* _EXERCISE_: Write out the data below in full, unchanged, minus the images.

__________________________________________________

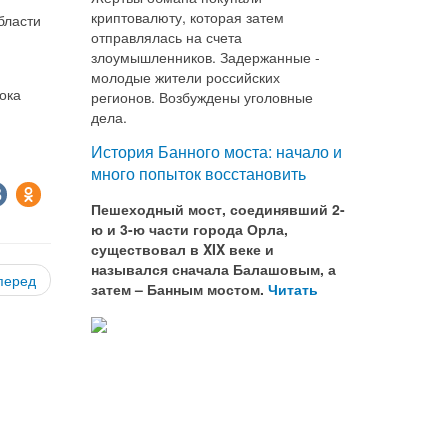
криптовалюту, которая затем
бласти
отправлялась на счета
злоумышленников. Задержанные -
молодые жители российских
ока
регионов. Возбуждены уголовные
дела.
История Банного моста: начало и
много попыток восстановить
Пешеходный мост, соединявший 2-
ю и 3-ю части города Орла,
существовал в XIX веке и
назывался сначала Балашовым, а
перед
затем – Банным мостом.
Читать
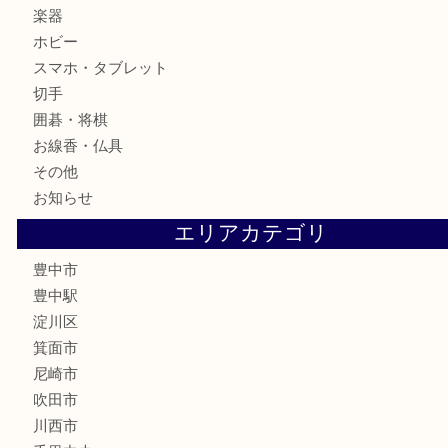
金製品
銀製品
古美術品
食器
テレホンカード
金券
株主優待券
古銭
金貨
記念メダル
化粧品
香水
サプリメント
喫煙具
文房具
鉄道模型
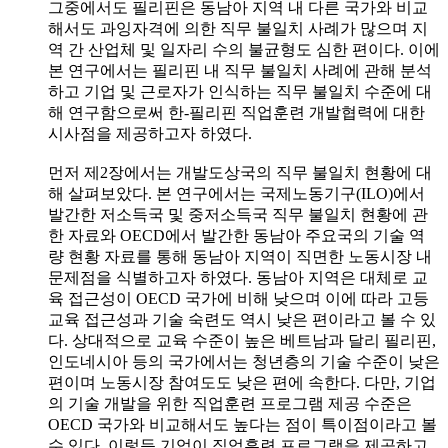
그중에서도 필리핀은 동남아 지역 내 다른 국가와 비교
해서도 과잉자격에 의한 직무 불일치 사례가 많으며 지
역 간 산업체 및 일자리 수의 불균형도 심한 편이다. 이에
본 연구에서는 필리핀 내 직무 불일치 사례에 관해 분석
하고 기업 및 근로자가 인식하는 직무 불일치 수준에 대
해 연구함으로써 한-필리핀 직업훈련 개발협력에 대한
시사점을 제공하고자 하였다.
먼저 제2장에서는 개발도상국의 직무 불일치 현황에 대
해 살펴보았다. 본 연구에서는 국제노동기구(ILO)에서
발간한 저소득국 및 중저소득국 직무 불일치 현황에 관
한 자료와 OECD에서 발간한 동남아 주요국의 기술 역
량 현황 자료를 통해 동남아 지역이 직면한 노동시장 내
문제점을 식별하고자 하였다. 동남아 지역은 대체로 교
육 접근성이 OECD 국가에 비해 낮으며 이에 따라 고등
교육 접근성과 기술 숙련도 역시 낮은 편이라고 볼 수 있
다. 상대적으로 교육 수준이 높은 베트남과 달리 필리핀,
인도네시아 등의 국가에서는 청년층의 기술 수준이 낮은
편이며 노동시장 참여도도 낮은 편에 속한다. 다만, 기업
의 기술 개발을 위한 직업훈련 프로그램 제공 수준은
OECD 국가와 비교해서도 높다는 점이 특이점이라고 볼
수 있다. 이렇듯 기업이 직업훈련 프로그램을 제공하고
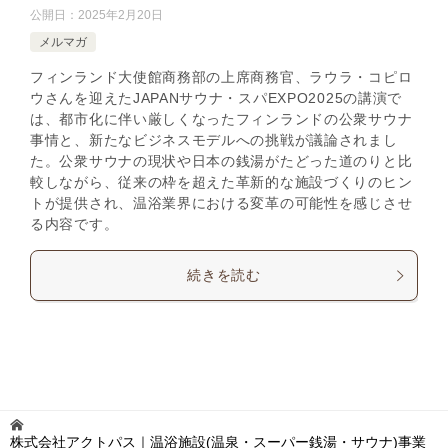
公開日：
2025年2月20日
メルマガ
フィンランド大使館商務部の上席商務官、ラウラ・コピロ
ウさんを迎えたJAPANサウナ・スパEXPO2025の講演で
は、都市化に伴い厳しくなったフィンランドの公衆サウナ
事情と、新たなビジネスモデルへの挑戦が議論されまし
た。公衆サウナの現状や日本の銭湯がたどった道のりと比
較しながら、従来の枠を超えた革新的な施設づくりのヒン
トが提供され、温浴業界における変革の可能性を感じさせ
る内容です。
続きを読む
株式会社アクトパス｜温浴施設(温泉・スーパー銭湯・サウナ)事業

__________________________________________________

* _SOLUTION TO THE EXERCISE_:
криптовалюту, которая затем
бласти
отправлялась на счета
злоумышленников. Задержанные -
молодые жители российских
ока
регионов. Возбуждены уголовные
дела.
История Банного моста: начало и
много попыток восстановить
Пешеходный мост, соединявший 2-
ю и 3-ю части города Орла,
существовал в XIX веке и
назывался сначала Балашовым, а
перед
затем – Банным мостом.
Читать
金製品
銀製品
古美術品
食器
テレホンカード
金券
株主優待券
古銭
金貨
記念メダル
化粧品
香水
サプリメント
喫煙具
文房具
鉄道模型
그중에서도 필리핀은 동남아 지역 내 다른 국가와 비교
해서도 과잉자격에 의한 직무 불일치 사례가 많으며 지
역 간 산업체 및 일자리 수의 불균형도 심한 편이다. 이에
본 연구에서는 필리핀 내 직무 불일치 사례에 관해 분석
하고 기업 및 근로자가 인식하는 직무 불일치 수준에 대
해 연구함으로써 한-필리핀 직업훈련 개발협력에 대한
시사점을 제공하고자 하였다.
먼저 제2장에서는 개발도상국의 직무 불일치 현황에 대
해 살펴보았다. 본 연구에서는 국제노동기구(ILO)에서
발간한 저소득국 및 중저소득국 직무 불일치 현황에 관
한 자료와 OECD에서 발간한 동남아 주요국의 기술 역
량 현황 자료를 통해 동남아 지역이 직면한 노동시장 내
문제점을 식별하고자 하였다. 동남아 지역은 대체로 교
육 접근성이 OECD 국가에 비해 낮으며 이에 따라 고등
교육 접근성과 기술 숙련도 역시 낮은 편이라고 볼 수 있
다. 상대적으로 교육 수준이 높은 베트남과 달리 필리핀,
인도네시아 등의 국가에서는 청년층의 기술 수준이 낮은
편이며 노동시장 참여도도 낮은 편에 속한다. 다만, 기업
의 기술 개발을 위한 직업훈련 프로그램 제공 수준은
OECD 국가와 비교해서도 높다는 점이 특이점이라고 볼
수 있다. 이렇듯 기업이 직업훈련 프로그램을 제공하고
公開日：
2025年2月20日
メルマガ
フィンランド大使館商務部の上席商務官、ラウラ・コピロ
ウさんを迎えたJAPANサウナ・スパEXPO2025の講演で
は、都市化に伴い厳しくなったフィンランドの公衆サウナ
事情と、新たなビジネスモデルへの挑戦が議論されまし
た。公衆サウナの現状や日本の銭湯がたどった道のりと比
較しながら、従来の枠を超えた革新的な施設づくりのヒン
トが提供され、温浴業界における変革の可能性を感じさせ
る内容です。
続きを読む
株式会社アクトパス｜温浴施設(温泉・スーパー銭湯・サウナ)事業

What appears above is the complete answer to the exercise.